Without the pictures, repeat the listing character for character.
START Data section
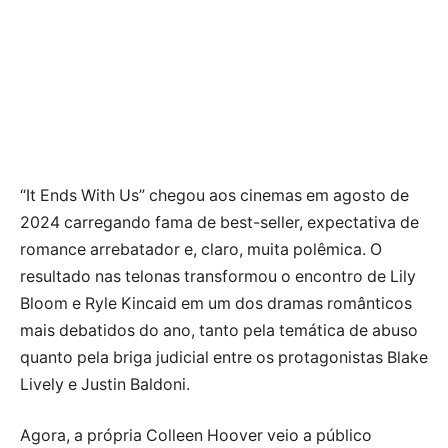
“It Ends With Us” chegou aos cinemas em agosto de
2024 carregando fama de best-seller, expectativa de
romance arrebatador e, claro, muita polêmica. O
resultado nas telonas transformou o encontro de Lily
Bloom e Ryle Kincaid em um dos dramas românticos
mais debatidos do ano, tanto pela temática de abuso
quanto pela briga judicial entre os protagonistas Blake
Lively e Justin Baldoni.
Agora, a própria Colleen Hoover veio a público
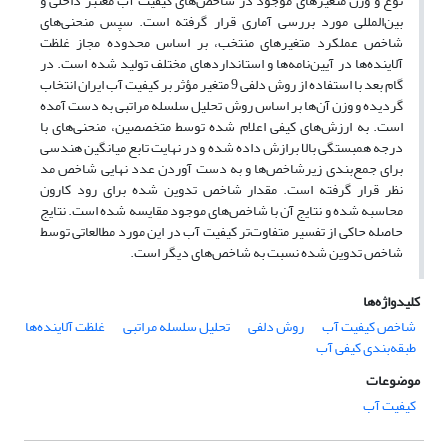
نوع و وزن متغیرهای موجود در شاخص‌های کیفیت آب معتبر داخلی و
بین‌المللی مورد بررسی آماری قرار گرفته است. سپس منحنی‌های
شاخص عملکرد متغیرهای منتخب، بر اساس محدوده مجاز غلظت
آلاینده‌ها در آیین‌نامه‌ها و استانداردهای مختلف تولید شده است. در
گام بعد با استفاده از روش دلفی 9 متغیر مؤثر بر کیفیت آب ایران انتخاب
گردیده و وزن آن‌ها بر اساس روش تحلیل سلسله مراتبی به دست آمده
است. به ارزش‌های کیفی اعلام شده توسط متخصصین، منحنی‌های با
درجه همبستگی بالا برازش داده شده و در نهایت تابع میانگین هندسی
برای جمع‌بندی زیرشاخص‌ها و به دست آوردن عدد نهایی شاخص مد
نظر قرار گرفته است. مقدار شاخص تدوین شده برای رود کارون
محاسبه شده و نتایج آن با شاخص‌های موجود مقایسه شده است. نتایج
حاصله حاکی از تفسیر متفاوت‌تر کیفیت آب در این مورد مطالعاتی توسط
شاخص تدوین شده نسبت به شاخص‌های دیگر است.
کلیدواژه‌ها
شاخص کیفیت آب
روش دلفی
تحلیل سلسله مراتبی
غلظت آلاینده‌ها
طبقه‌بندی کیفی آب
موضوعات
کیفیت آب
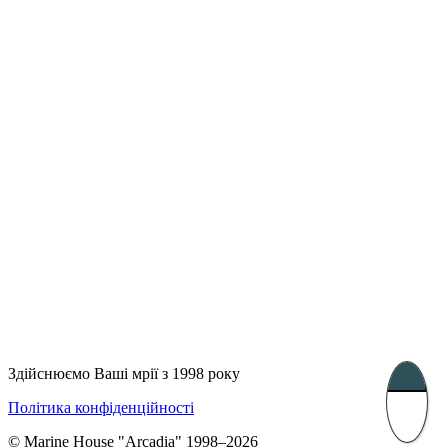
Лондон, Велика Британія
Бухарест, Румунія
UK 47a South Audley
33, Vasile Lascar str. Apt.7
Street
+40 747 886 707
+44 207 866 2257
Несебр, Болгарія
39 Edelvajs street
+359 89 550 28 00
Subscribe
Здійснюємо Ваші мрії з 1998 року
Політика конфіденційності
© Marine House "Arcadia" 1998–2026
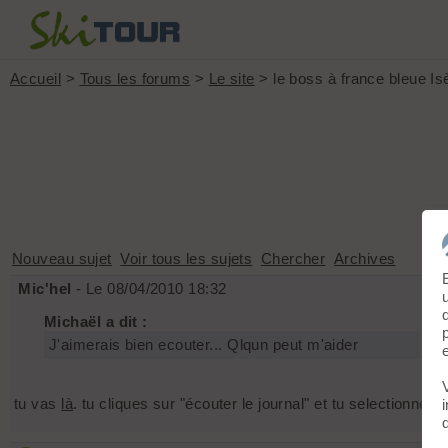
Accueil
>
Tous les forums
>
Le site
> le boss à france bleue Is
Nouveau sujet
Voir tous les sujets
Chercher
Archives
Mic'hel
- Le 08/04/2010 18:32
Michaël a dit :
J'aimerais bien ecouter... Qlqun peut m'aider
tu vas
là
. tu cliques sur "écouter le journal" et tu selectionnes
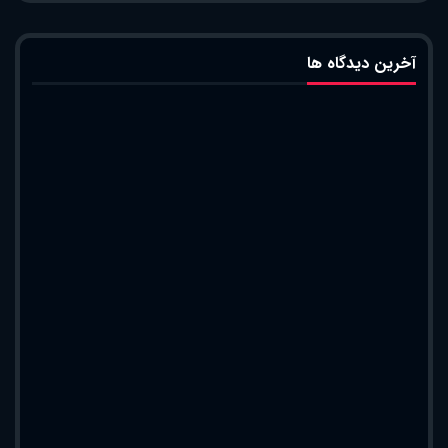
آخرین دیدگاه ها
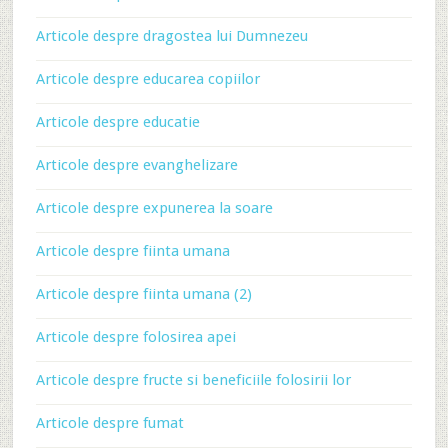
Articole despre dragostea lui Dumnezeu
Articole despre educarea copiilor
Articole despre educatie
Articole despre evanghelizare
Articole despre expunerea la soare
Articole despre fiinta umana
Articole despre fiinta umana (2)
Articole despre folosirea apei
Articole despre fructe si beneficiile folosirii lor
Articole despre fumat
END Data section
◆ Exercise result
“It Ends With Us” chegou aos cinemas em agosto de
2024 carregando fama de best-seller, expectativa de
romance arrebatador e, claro, muita polêmica. O
resultado nas telonas transformou o encontro de Lily
Bloom e Ryle Kincaid em um dos dramas românticos
mais debatidos do ano, tanto pela temática de abuso
quanto pela briga judicial entre os protagonistas Blake
Lively e Justin Baldoni.
Agora, a própria Colleen Hoover veio a público
نوع و وزن متغیرهای موجود در شاخص‌های کیفیت آب معتبر داخلی و
بین‌المللی مورد بررسی آماری قرار گرفته است. سپس منحنی‌های
شاخص عملکرد متغیرهای منتخب، بر اساس محدوده مجاز غلظت
آلاینده‌ها در آیین‌نامه‌ها و استانداردهای مختلف تولید شده است. در
گام بعد با استفاده از روش دلفی 9 متغیر مؤثر بر کیفیت آب ایران انتخاب
گردیده و وزن آن‌ها بر اساس روش تحلیل سلسله مراتبی به دست آمده
است. به ارزش‌های کیفی اعلام شده توسط متخصصین، منحنی‌های با
درجه همبستگی بالا برازش داده شده و در نهایت تابع میانگین هندسی
برای جمع‌بندی زیرشاخص‌ها و به دست آوردن عدد نهایی شاخص مد
نظر قرار گرفته است. مقدار شاخص تدوین شده برای رود کارون
محاسبه شده و نتایج آن با شاخص‌های موجود مقایسه شده است. نتایج
حاصله حاکی از تفسیر متفاوت‌تر کیفیت آب در این مورد مطالعاتی توسط
شاخص تدوین شده نسبت به شاخص‌های دیگر است.
کلیدواژه‌ها
شاخص کیفیت آب
روش دلفی
تحلیل سلسله مراتبی
غلظت آلاینده‌ها
طبقه‌بندی کیفی آب
موضوعات
کیفیت آب
Лондон, Велика Британія
Бухарест, Румунія
UK 47a South Audley
33, Vasile Lascar str. Apt.7
Street
+40 747 886 707
+44 207 866 2257
Несебр, Болгарія
39 Edelvajs street
+359 89 550 28 00
Subscribe
Здійснюємо Ваші мрії з 1998 року
Політика конфіденційності
© Marine House "Arcadia" 1998–2026
Accueil
>
Tous les forums
>
Le site
> le boss à france bleue Is
Nouveau sujet
Voir tous les sujets
Chercher
Archives
Mic'hel
- Le 08/04/2010 18:32
Michaël a dit :
J'aimerais bien ecouter... Qlqun peut m'aider
tu vas
là
. tu cliques sur "écouter le journal" et tu selectionnes
آخرین دیدگاه ها
Articole despre dragostea lui Dumnezeu
Articole despre educarea copiilor
Articole despre educatie
Articole despre evanghelizare
Articole despre expunerea la soare
Articole despre fiinta umana
Articole despre fiinta umana (2)
Articole despre folosirea apei
Articole despre fructe si beneficiile folosirii lor
Articole despre fumat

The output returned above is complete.